Keep in mind that previous research done (Kraan, GA, van Veen, J, Snijders, CJ, and Storm, J. Starting from standing: Why step backwards? J Biomech 34: 211–215, 2001.) indicates that stepping back is instinctive in up to 95% of subjects.  Pretty telling, right?  Even so, many coaches will still argue this technique slows the athletes down.

Well, a nice little article from John Cronin and David Frost recently released in the Journal of Strength & Conditioning Research actually says otherwise.  They looked at the false start in comparison to the parallel start (feet together and leaning forward into a start) and a traditional split stance start.  Click here for the article abstract and check out this brief text from the abstract:

The false start appears to be advantageous over short distances by improving push-off and the temporal characteristics of the first step.

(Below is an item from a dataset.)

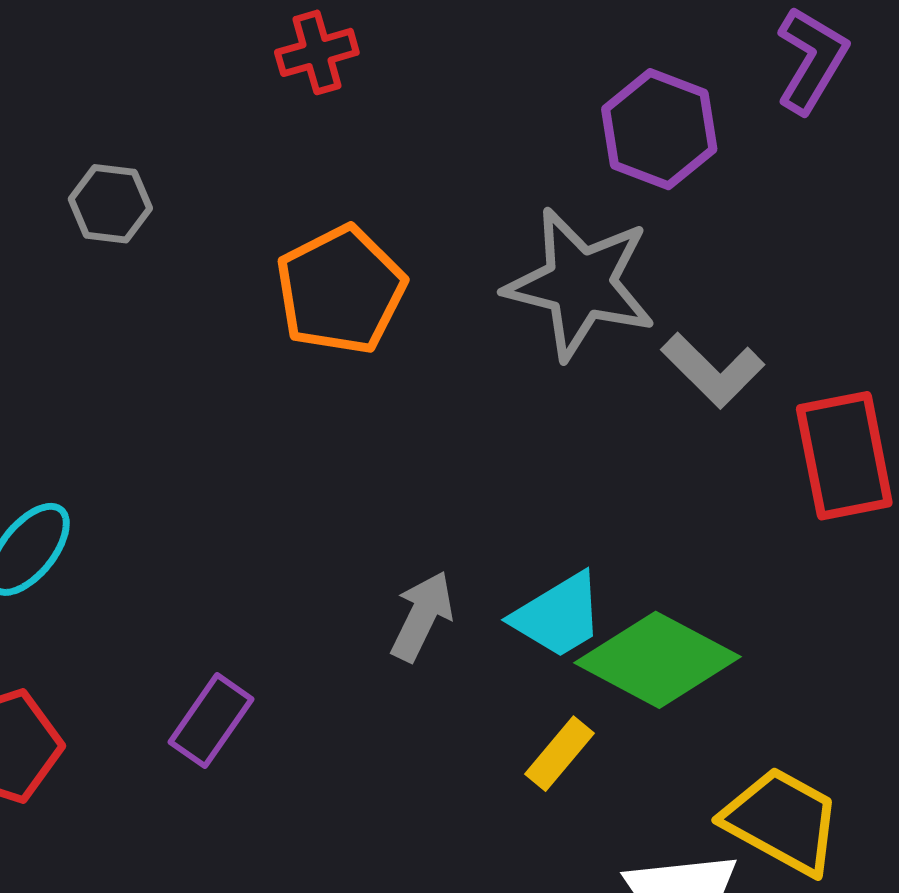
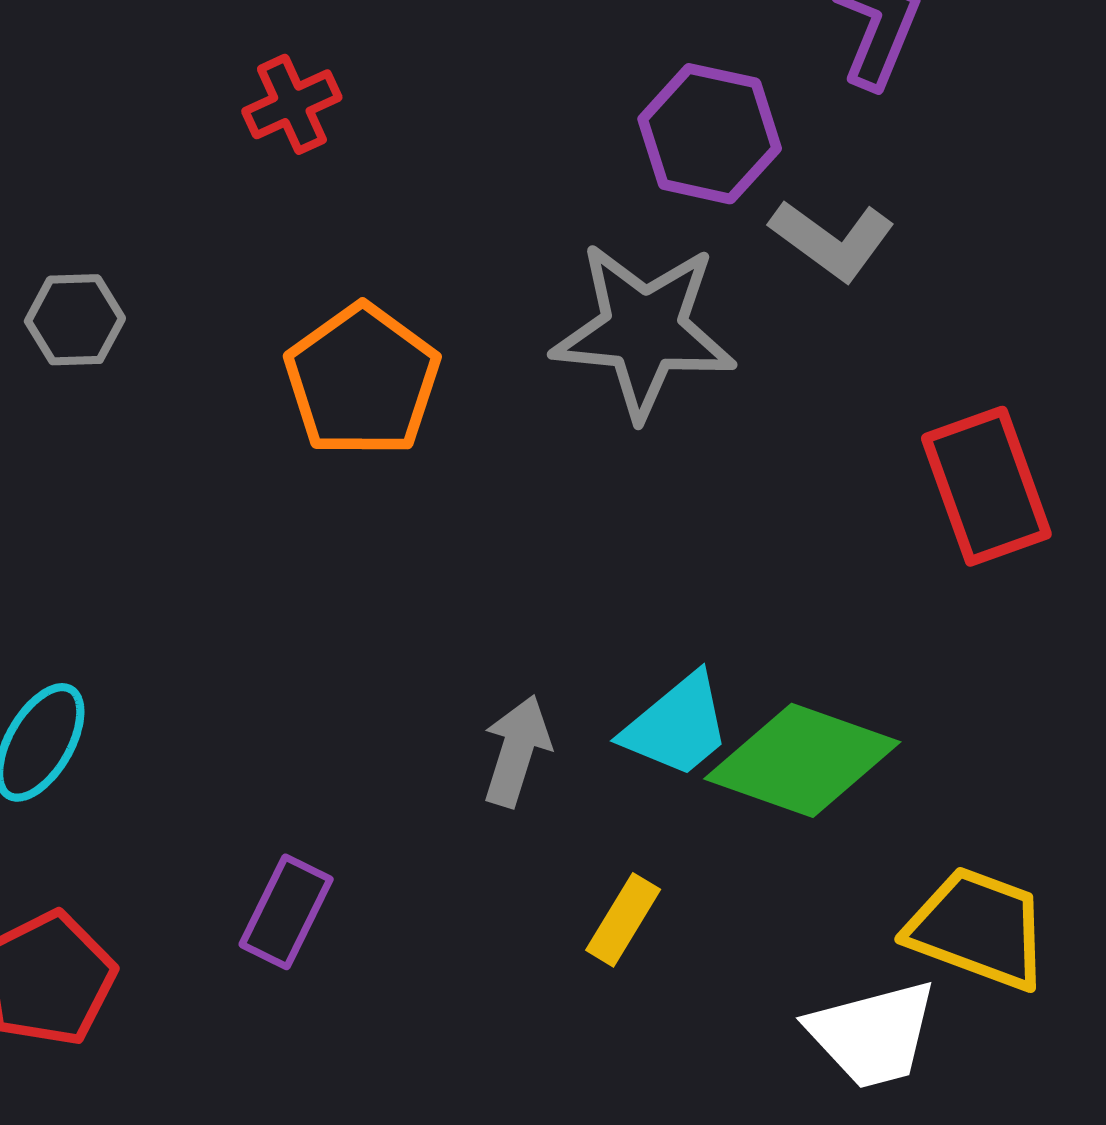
gray L-shape: (713, 370) -> (832, 240), moved
yellow rectangle: (560, 754) -> (623, 920), moved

In this study 27 participants (athletic men around age 22) were asked to perform no less than 3 maximum 5 meter sprints from all 3 starting styles.  The false start was done first, and the other two methods were randomized with 90 seconds of rest between each trial and 3 minutes of rest between the different start patterns.

Per the article….

“No significant differences were noted in the time taken to the first gate between the false and parallel starts, although both styles took significantly longer than the split start (Figure 3). At 2.5 and 5 m, there were significant differences between all 3 starts (parallel was slowest). When the movement time was removed (time to the first gate) and only the time between each successive gate was examined, the false and split starts were not significantly different at any distance. Both however were significantly faster than the parallel start (15.0% for 0–2.5 m and 9.5% for 0–5 m).”

In a nutshell, the false start was nearly equal to the split stance start in terms of performance.  However, the authors conclude that very few times (if any) will an athlete have the ability to stop play and pre-set their feet in a split stance during competition.  So true!!  Also, think about backpedaling too.  In order to stop momentum and change direction you have to step back.  This is how the brain tells the body to generate maximum force and speed with the best use if energy expenditure.

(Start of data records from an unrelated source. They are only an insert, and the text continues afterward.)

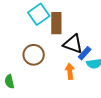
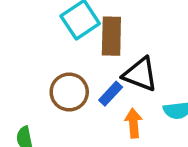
blue rectangle: (85, 53) -> (111, 94), moved

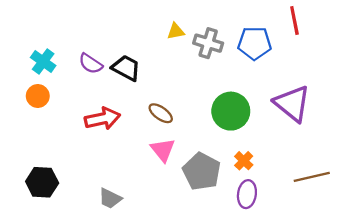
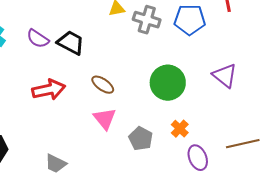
purple triangle: (292, 104) -> (225, 76), size x0.7
gray pentagon: (202, 171) -> (141, 139), size x0.7
purple ellipse: (247, 194) -> (198, 158), moved, turned -30

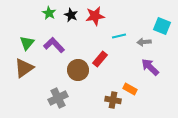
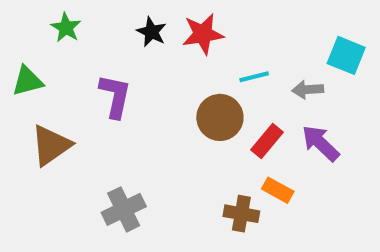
green star: (49, 13) -> (66, 28), moved
green triangle: (27, 43) -> (27, 81), moved, turned 35
purple L-shape: (54, 45) -> (115, 96), turned 55
red rectangle: (100, 59) -> (267, 141), moved
brown circle: (78, 70) -> (220, 117), moved

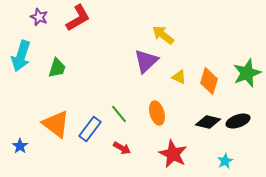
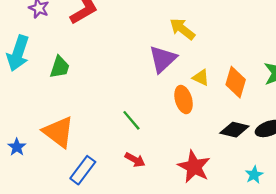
orange ellipse: (157, 113) -> (184, 100), moved
blue rectangle: (90, 129) -> (83, 170), moved
blue star: (20, 146) -> (17, 147), moved

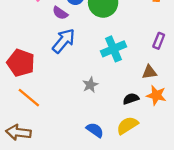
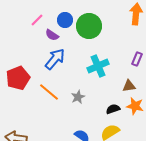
red pentagon: (21, 63) -> (18, 78), turned 30
orange line: (29, 98) -> (49, 92), moved

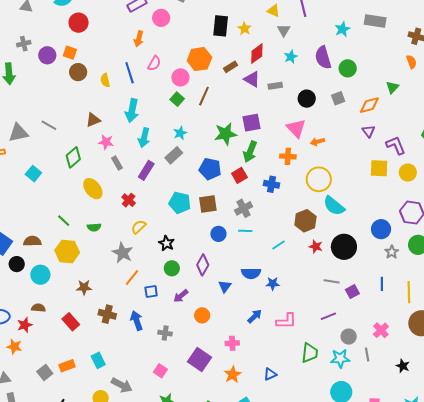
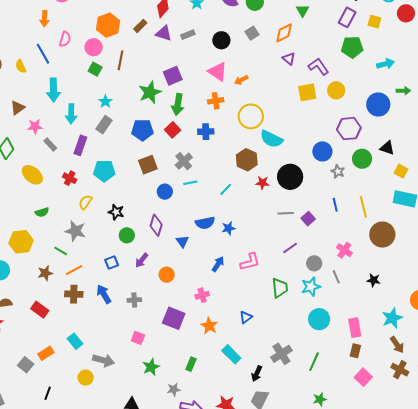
cyan pentagon: (180, 203) -> (104, 171), moved
green line: (64, 221) -> (61, 251), moved
orange line: (132, 277) -> (74, 270), moved, turned 36

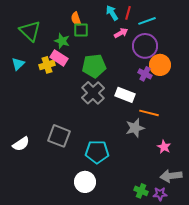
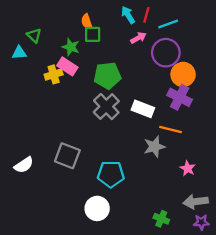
green triangle: (30, 31) -> (34, 36), size x0.6
cyan triangle: (18, 64) -> (19, 53), moved, turned 40
purple cross: (145, 74) -> (180, 97), moved, size x1.5
purple star: (160, 194) -> (201, 222), moved

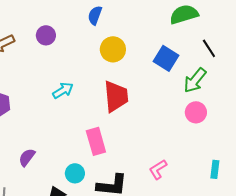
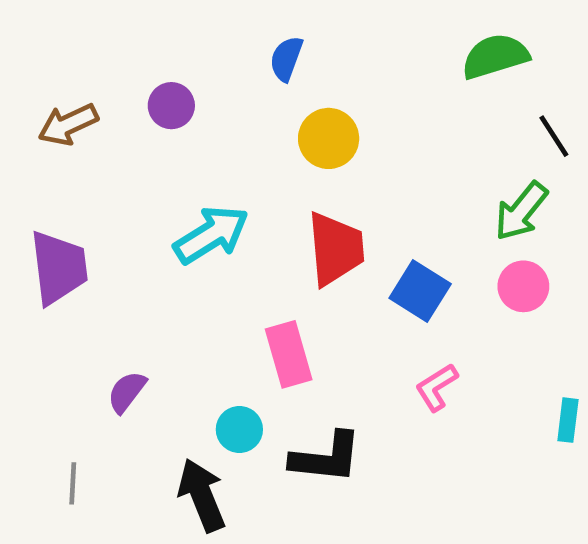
blue square: (166, 58) -> (420, 291), moved
cyan arrow: (63, 90) -> (211, 235), size x1.5
pink L-shape: (158, 169) -> (437, 387), moved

We were born and wired with the right programming.  This article provides some solid proof and rationale for why the stepping back or the “false start” is actually not a flawed movement pattern, but rather an instinctive and effective way to begin an acceleration movement from a stationary start.  So, the next time you see athletes being taught not to step back, you may want to kindly step in and offer up this evidence for why they should be allowed to make this very movement as interfering with nature may actually hinder performance gains.